To better integrate these competencies, the Zicklin School collaborated with English and communications studies faculty from Baruch College’s Weissman School of Arts & Sciences, as well as staff from the Bernard L. Schwartz Communication Institute, the Tools for Clear Speech program, and other communications support service providers. The multidisciplinary team of faculty brainstormed ideas for teaching students written, spoken, and visual/graphic business communication skills in ways that allowed them to practice and build upon what they learn.
We envision proficiency in the seven communication competencies as a defining feature of our graduates.
That effort led to the creation of two new communications courses that “provide our students with more experience-based opportunities to develop business-specific communication skills earlier in their degree programs to support them in their majors, at the capstone level, and in their careers that follow,” says Meechal Hoffman, director of the Schwartz Communication Institute.
The first is a full-semester course focused on business-centric communication, such as writing effective emails, making data-supported recommendations, and communicating both within and outside teams and organizations. The second is a seven-and-a-half-week course on professional speech, which replaces a previous requirement that students take a generic public speaking class.
Designing the communication courses also inspired the curriculum committee to consider other life skills that students might need to develop. The result was the creation of an additional course called Principles of Financial Planning and Individual Investing. The half-semester course teaches students to manage their personal finances more effectively.
“College students and young businesspeople are often unsophisticated and inexperienced about the importance of financial planning, saving, and how to invest their own monies,” says Lipner. This course, he adds, not only provides students with tools to support their personal financial health and well-being, but also instills in them the competence and confidence to succeed in their chosen fields.
'Practicing What We Preach'
All in all, the collaboration across organizational and departmental units was one of the most gratifying parts of the curricular redesign process, says Huss. “The entire exercise,” he notes, “is a microcosm of the business world, where problems rarely occur in silos and where sound, sustainable solutions require cross-boundary approaches that respect all stakeholders.”
Huss points out that the channels for communication and collaboration that were created during the redesign will allow the school to make evidence-based adjustments to the BBA program more quickly going forward. These adjustments will be based on reviews of how well students in pilot courses achieve learning goals, as well as on feedback from students, faculty, alumni, and recruiters on how the redesigned curriculum affects students’ career readiness.
The second phase of the program rollout will involve working with other schools in the CUNY community on ways to prepare students even before they arrive at Zicklin. “For maximum impact, we need to bring the larger CUNY community into the equation, so that students who reach us from that pipeline are equally well positioned to succeed in the BBA program,” says Lipner.

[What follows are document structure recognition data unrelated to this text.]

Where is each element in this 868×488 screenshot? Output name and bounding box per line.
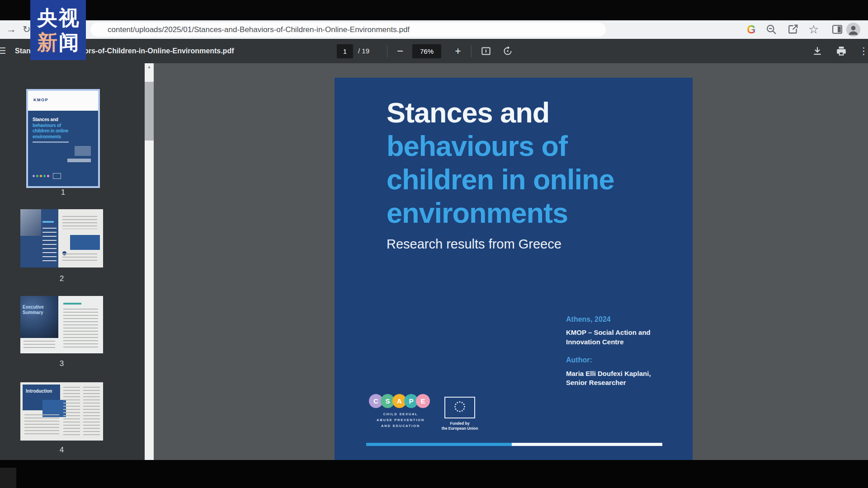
screen: → ↻ content/uploads/2025/01/Stances-and-… xyxy=(0,0,868,488)
side-panel-icon[interactable] xyxy=(831,23,844,36)
toolbar-divider xyxy=(471,45,472,57)
kmop-logo: KMOP xyxy=(33,98,48,102)
toc-mini-left xyxy=(20,209,58,267)
watermark-char: 新 xyxy=(37,30,57,55)
exec-summary-photo: Executive Summary xyxy=(20,296,58,338)
doc-subtitle: Research results from Greece xyxy=(387,237,561,252)
pdf-viewer: KMOP Stances and behaviours of children … xyxy=(0,63,868,460)
bottom-corner-square xyxy=(0,468,16,488)
date-place: Athens, 2024 xyxy=(566,315,651,324)
author-label: Author: xyxy=(566,356,651,364)
csape-letter: E xyxy=(416,394,430,408)
eu-caption: Funded by the European Union xyxy=(435,421,485,431)
thumbnail-label-4: 4 xyxy=(20,446,103,455)
doc-title-line-3: children in online xyxy=(387,163,614,196)
doc-title-line-4: environments xyxy=(387,196,614,230)
fit-page-button[interactable] xyxy=(480,45,492,57)
thumbnails-panel: KMOP Stances and behaviours of children … xyxy=(0,63,145,460)
thumbnail-page-1[interactable]: KMOP Stances and behaviours of children … xyxy=(26,89,100,188)
cover-mini-title: Stances and behaviours of children in on… xyxy=(33,117,68,140)
share-icon[interactable] xyxy=(787,23,799,36)
zoom-out-button[interactable]: − xyxy=(393,39,407,63)
csape-logo: C S A P E CHILD SEXUAL ABUSE PREVENTION … xyxy=(369,394,432,429)
url-bar[interactable]: content/uploads/2025/01/Stances-and-Beha… xyxy=(90,23,606,37)
decor-bar-white xyxy=(512,443,662,446)
watermark-char: 央 xyxy=(37,6,57,30)
watermark-char: 视 xyxy=(59,6,79,30)
zoom-in-button[interactable]: + xyxy=(451,39,465,63)
bottom-letterbox-bar xyxy=(0,460,868,488)
page-count-label: / 19 xyxy=(358,39,369,63)
more-options-button[interactable]: ⋮ xyxy=(859,39,868,63)
thumbnail-label-3: 3 xyxy=(20,359,103,368)
decor-progress-bar xyxy=(366,443,662,446)
cover-mini-subtitle xyxy=(33,141,69,143)
bookmark-star-icon[interactable]: ☆ xyxy=(808,23,821,36)
publication-meta: Athens, 2024 KMOP – Social Action and In… xyxy=(566,315,651,347)
watermark-char: 闻 xyxy=(59,30,79,55)
doc-title-line-2: behaviours of xyxy=(387,129,614,163)
cover-mini-block xyxy=(75,146,91,156)
google-g-icon[interactable]: G xyxy=(747,23,760,36)
scroll-up-icon[interactable]: ▲ xyxy=(145,65,154,69)
print-button[interactable] xyxy=(835,45,847,57)
sidebar-scrollbar[interactable]: ▲ xyxy=(145,63,154,460)
forward-button[interactable]: → xyxy=(6,23,16,36)
scrollbar-thumb[interactable] xyxy=(145,82,154,141)
thumbnail-label-2: 2 xyxy=(20,274,103,283)
rotate-button[interactable] xyxy=(502,45,514,57)
csape-caption: CHILD SEXUAL ABUSE PREVENTION AND EDUCAT… xyxy=(369,411,432,429)
reload-button[interactable]: ↻ xyxy=(23,23,31,36)
cover-header: KMOP xyxy=(28,91,98,111)
eu-funding-logo: Funded by the European Union xyxy=(435,397,485,431)
url-text: content/uploads/2025/01/Stances-and-Beha… xyxy=(108,23,410,37)
profile-avatar[interactable] xyxy=(846,23,860,37)
document-page: Stances and behaviours of children in on… xyxy=(335,78,693,460)
thumbnail-page-4[interactable]: Introduction xyxy=(20,382,103,441)
top-letterbox-bar xyxy=(0,0,868,20)
thumbnail-page-3[interactable]: Executive Summary xyxy=(20,296,103,353)
doc-title-line-1: Stances and xyxy=(387,96,614,129)
page-number-input[interactable]: 1 xyxy=(337,44,353,58)
cover-mini-block xyxy=(67,159,91,162)
org-name-line-1: KMOP – Social Action and xyxy=(566,328,651,337)
org-name-line-2: Innovation Centre xyxy=(566,337,651,347)
toolbar-divider xyxy=(387,45,387,57)
thumbnail-page-2[interactable] xyxy=(20,209,103,267)
author-name: Maria Elli Doufexi Kaplani, xyxy=(566,369,651,378)
zoom-level-box[interactable]: 76% xyxy=(412,44,441,58)
doc-title: Stances and behaviours of children in on… xyxy=(387,96,614,230)
cover-mini-logos xyxy=(33,173,61,179)
author-block: Author: Maria Elli Doufexi Kaplani, Seni… xyxy=(566,356,651,387)
download-button[interactable] xyxy=(811,45,823,57)
thumbnail-label-1: 1 xyxy=(26,188,100,197)
decor-bar-blue xyxy=(366,443,512,446)
author-role: Senior Researcher xyxy=(566,378,651,387)
menu-icon[interactable] xyxy=(0,47,5,56)
cctv-news-watermark: 央视 新闻 xyxy=(30,0,86,60)
person-icon xyxy=(846,23,860,37)
zoom-search-icon[interactable] xyxy=(765,23,778,36)
eu-flag-icon xyxy=(444,397,475,418)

Perhaps the biggest advantage of the curriculum overhaul is that it has better positioned faculty to embrace the nimble, agile business practices that business schools so often teach, says Huss. “There’s an old joke among academics that it’s easier to change the course of history than to change a course in history,” he says. “We’re determined to practice what we preach by keeping our minds open, listening to the needs of the marketplace, and implementing mission-driven changes that maximize our value to our students and the business community.”